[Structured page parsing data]

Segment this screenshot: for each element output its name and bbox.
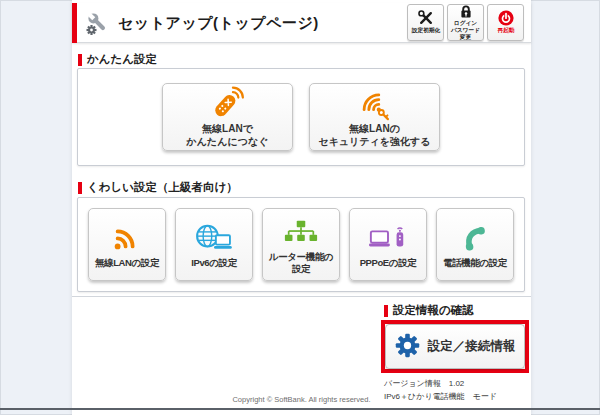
info-section-title-text: 設定情報の確認 <box>393 303 474 318</box>
power-icon <box>498 10 514 26</box>
login-password-label: ログイン パスワード変更 <box>450 21 481 41</box>
header: セットアップ(トップページ) 設定初期化 <box>72 3 531 43</box>
content-panel: セットアップ(トップページ) 設定初期化 <box>72 0 531 415</box>
restart-button[interactable]: 再起動 <box>487 4 524 41</box>
settings-connection-info-label: 設定／接続情報 <box>428 338 516 355</box>
wlan-security-button[interactable]: 無線LANの セキュリティを強化する <box>309 83 440 151</box>
phone-settings-label: 電話機能の設定 <box>443 257 507 268</box>
pppoe-settings-label: PPPoEの設定 <box>360 257 417 268</box>
reset-settings-button[interactable]: 設定初期化 <box>407 4 444 41</box>
wifi-key-icon <box>354 86 396 120</box>
header-buttons: 設定初期化 ログイン パスワード変更 <box>407 4 524 41</box>
login-password-button[interactable]: ログイン パスワード変更 <box>447 4 484 41</box>
section-accent-bar <box>78 182 82 194</box>
reset-settings-label: 設定初期化 <box>411 28 440 35</box>
version-line: バージョン情報 1.02 <box>384 378 497 391</box>
wlan-settings-label: 無線LANの設定 <box>95 257 159 268</box>
ipv6-settings-button[interactable]: IPv6の設定 <box>175 208 253 281</box>
highlight-frame: 設定／接続情報 <box>381 320 529 373</box>
pppoe-settings-button[interactable]: PPPoEの設定 <box>349 208 427 281</box>
page: セットアップ(トップページ) 設定初期化 <box>0 0 600 415</box>
section-divider <box>72 296 531 297</box>
wlan-security-label: 無線LANの セキュリティを強化する <box>318 123 430 148</box>
header-accent-bar <box>72 3 77 43</box>
restart-label: 再起動 <box>497 28 514 35</box>
network-tree-icon <box>283 215 319 249</box>
phone-icon <box>459 221 491 255</box>
info-section-title: 設定情報の確認 <box>384 303 474 318</box>
router-settings-button[interactable]: ルーター機能の 設定 <box>262 208 340 281</box>
easy-settings-box: 無線LANで かんたんにつなぐ <box>77 68 525 166</box>
advanced-settings-title: くわしい設定（上級者向け） <box>78 180 238 195</box>
lock-icon <box>458 3 474 19</box>
easy-settings-title: かんたん設定 <box>78 52 157 67</box>
setup-wrench-gear-icon <box>85 10 111 36</box>
wlan-easy-connect-label: 無線LANで かんたんにつなぐ <box>187 123 269 148</box>
phone-settings-button[interactable]: 電話機能の設定 <box>436 208 514 281</box>
wlan-easy-connect-button[interactable]: 無線LANで かんたんにつなぐ <box>162 83 293 151</box>
bottom-frame-line <box>0 408 600 410</box>
gear-icon <box>395 333 420 361</box>
tools-icon <box>418 10 434 26</box>
page-title: セットアップ(トップページ) <box>118 3 319 43</box>
wlan-settings-button[interactable]: 無線LANの設定 <box>88 208 166 281</box>
copyright: Copyright © SoftBank. All rights reserve… <box>72 395 531 404</box>
remote-wps-icon <box>207 86 249 120</box>
advanced-settings-box: 無線LANの設定 <box>77 197 525 292</box>
section-accent-bar <box>78 54 82 66</box>
advanced-settings-title-text: くわしい設定（上級者向け） <box>87 180 238 195</box>
section-accent-bar <box>384 305 388 317</box>
ipv6-settings-label: IPv6の設定 <box>191 257 236 268</box>
router-settings-label: ルーター機能の 設定 <box>269 251 333 274</box>
globe-laptop-icon <box>194 221 234 255</box>
laptop-router-icon <box>368 221 408 255</box>
wifi-icon <box>110 221 144 255</box>
easy-settings-title-text: かんたん設定 <box>87 52 157 67</box>
settings-connection-info-button[interactable]: 設定／接続情報 <box>385 324 525 369</box>
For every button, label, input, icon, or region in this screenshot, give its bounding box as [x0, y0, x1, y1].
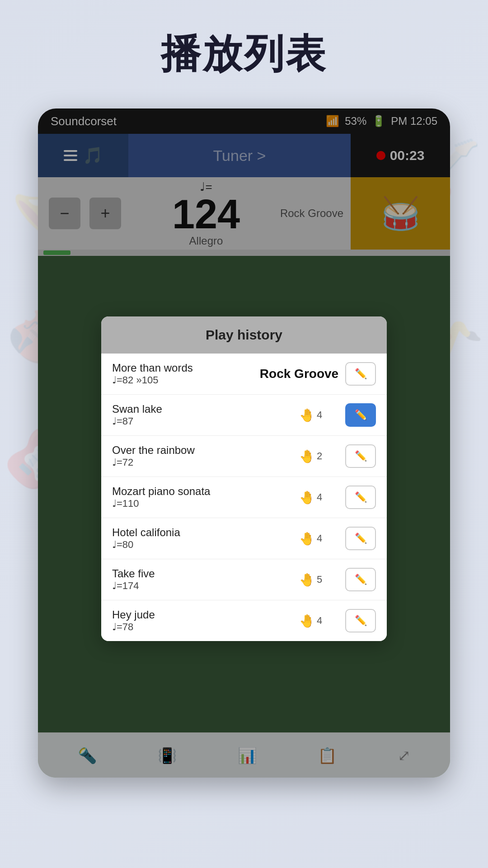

> [What you need to do]:
For the word "接続情報", count the lines in the records that contain it. Give the number and no other words.

> [Solution for this problem]:
3